Jensen further argued that “JRR” stood for “Journey through Risk to Reward,” a reference to “a unique form of digital currency.”
The Epoch Times has contacted lawyers for Jensen and Tolkien’s estate for comment.
But the WIPO on Tuesday agreed with lawyers for Tolkien’s family and estate, explaining that, “There is no doubt that the respondent was aware of Tolkien’s works and created a website to trade off the fame of these works.”
“It is not clear to the panel what ‘Journey through Risk to Reward’ actually means, and why the term ‘journey’ is relevant to the purchase of tokens,” the panel said.

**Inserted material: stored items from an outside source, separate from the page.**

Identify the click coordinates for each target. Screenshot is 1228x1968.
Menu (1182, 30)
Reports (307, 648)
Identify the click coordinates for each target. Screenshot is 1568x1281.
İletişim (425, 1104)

“The respondent does not specify why the disputed domain name is humorous, funny, or nail-biting and not just a domain name chosen due to its similarities with the [Tolkien estate’s] trademarks, to take commercial advantage of its evocation.”
For these reasons, the panel concluded, Jensen has no rights or any legitimate interests in the website domain name and ordered the developer to transfer it to Tolkien’s estate.

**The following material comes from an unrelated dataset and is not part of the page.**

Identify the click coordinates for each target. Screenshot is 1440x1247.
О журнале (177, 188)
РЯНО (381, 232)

As the cryptocurrency industry continues to thrive, digital coins marketing themselves on popular and well-known brands are appearing more often.
Last month, the popular cryptocurrency known as “SquidGame Cash” or “SQUID” collapsed amid an apparent “rug pull” scam.

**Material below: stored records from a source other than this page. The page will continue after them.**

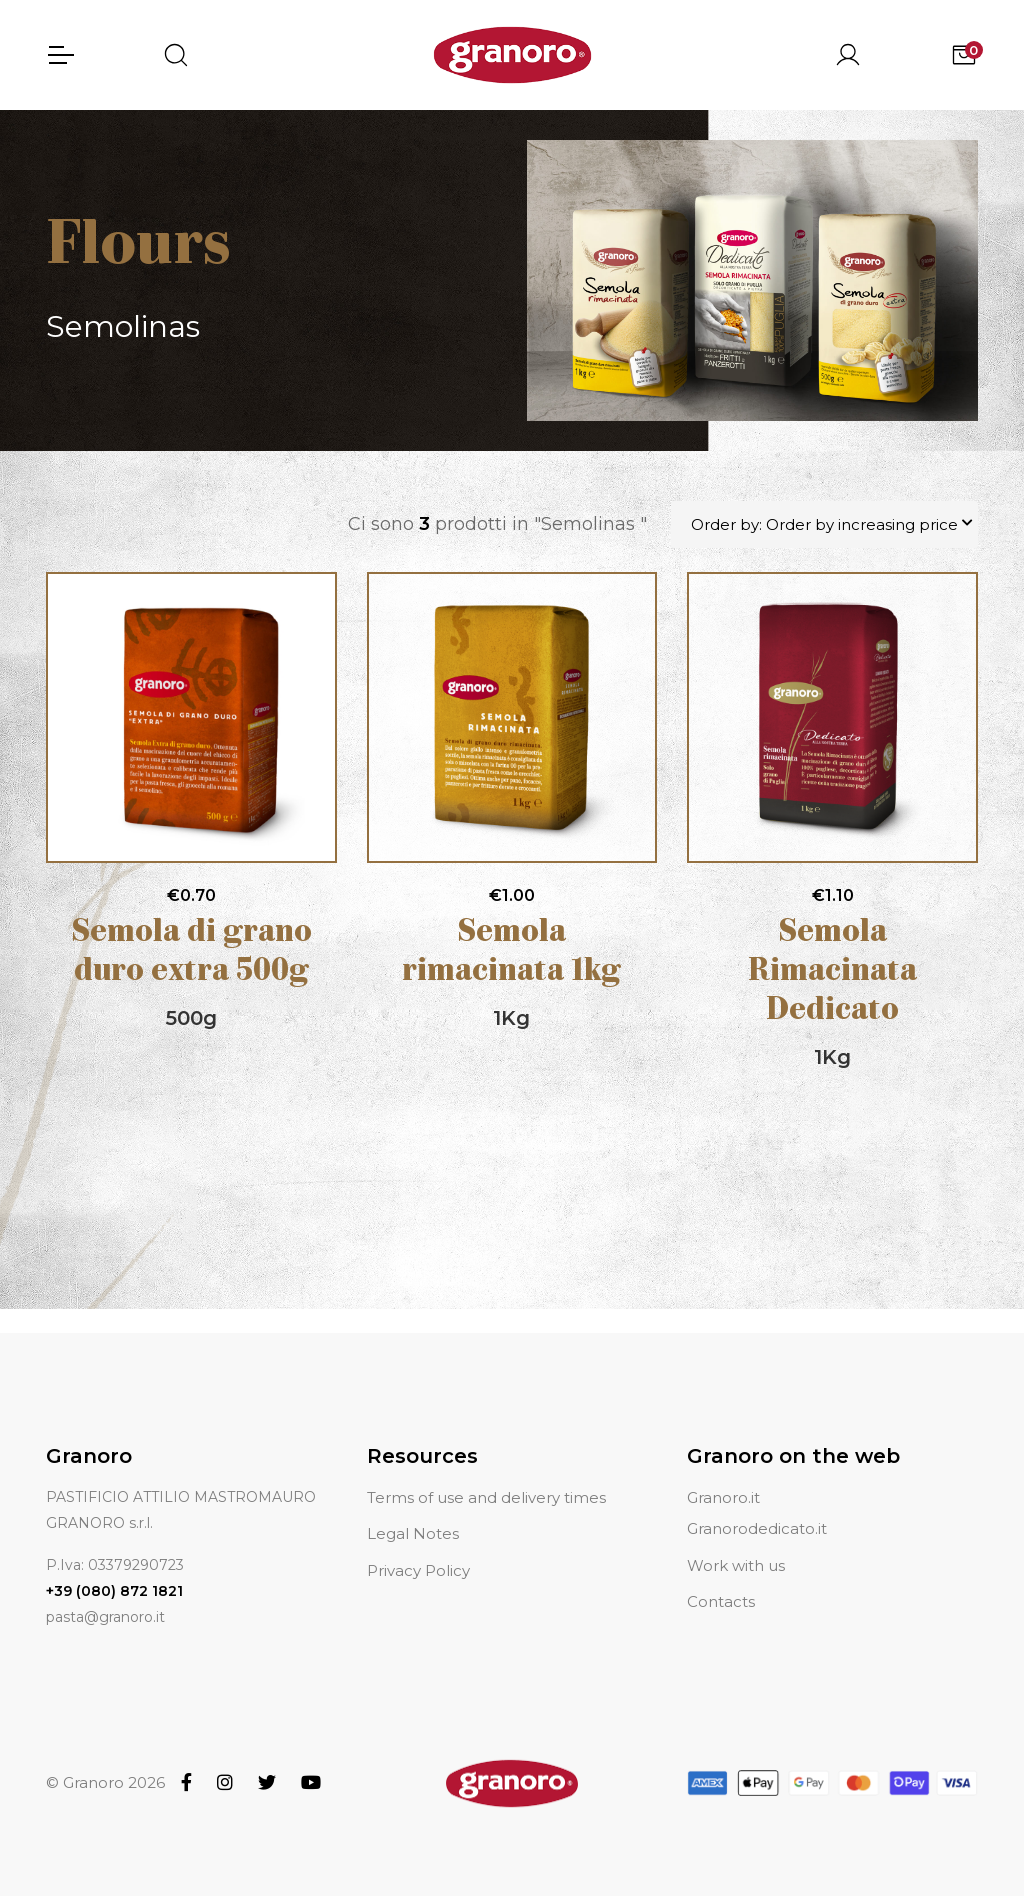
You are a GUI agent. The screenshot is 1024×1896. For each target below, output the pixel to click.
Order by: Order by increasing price (824, 525)
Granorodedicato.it (757, 1505)
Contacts (721, 1577)
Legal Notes (413, 1510)
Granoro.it (723, 1473)
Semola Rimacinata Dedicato (832, 972)
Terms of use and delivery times (486, 1473)
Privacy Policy (418, 1546)
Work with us (736, 1541)
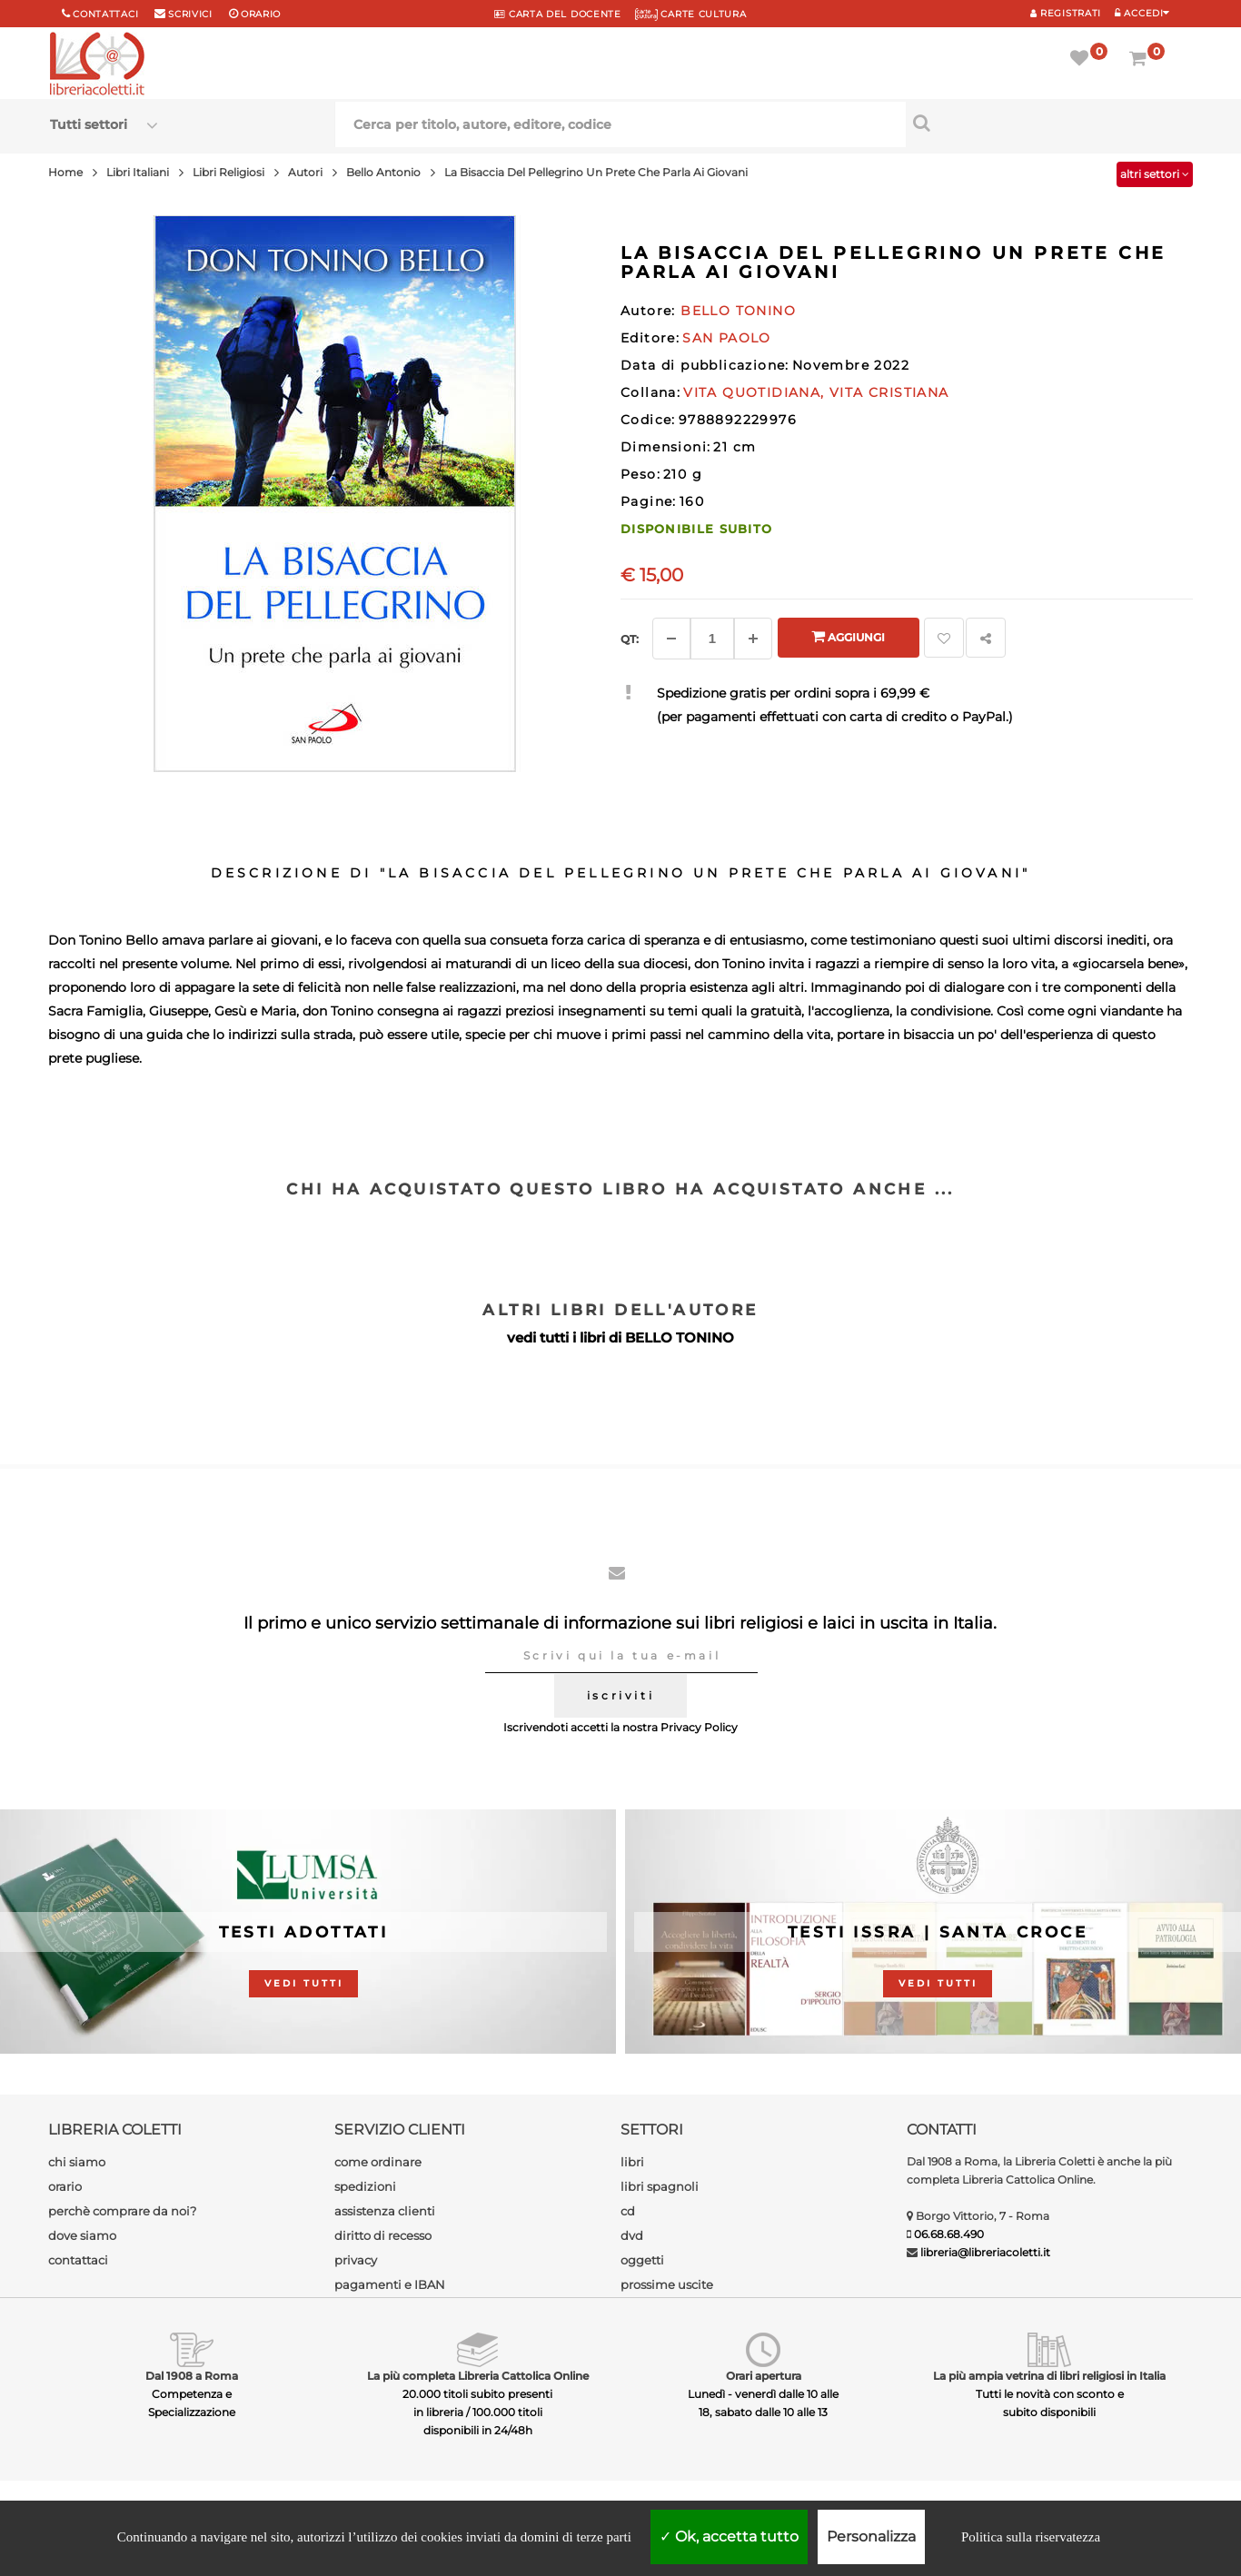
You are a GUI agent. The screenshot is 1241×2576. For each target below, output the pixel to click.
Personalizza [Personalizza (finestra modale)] (871, 2536)
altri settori (1154, 174)
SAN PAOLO (726, 338)
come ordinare (378, 2162)
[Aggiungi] (753, 639)
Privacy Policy (699, 1727)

The digital token, which appeared in the wake of the success of Netflix’s South Korean survival drama series “Squid Game,” marketed itself as a “play-to-earn cryptocurrency” on the Binance Smart Chain (BSC).
The token was not officially affiliated with Netflix.
While the cryptocurrency proved to be an instant hit when it first launched with a price of just $0.01 and saw its market capitalization quickly rise above $174 million, a number of reports were critical in noting that users were unable to resell their tokens, meaning they held little value.
Within a 24-hour period, the SQUID cryptocurrency peaked at a price of $2,861 before plummeting to $0, and it was widely believed that the creators of the digital token pulled a “rug pull”—a scam whereby the developers of the currency cash out their coins for fiat money, withdrawing everything from the liquidity pool, and in turn driving the coin’s price to zero before abandoning the project.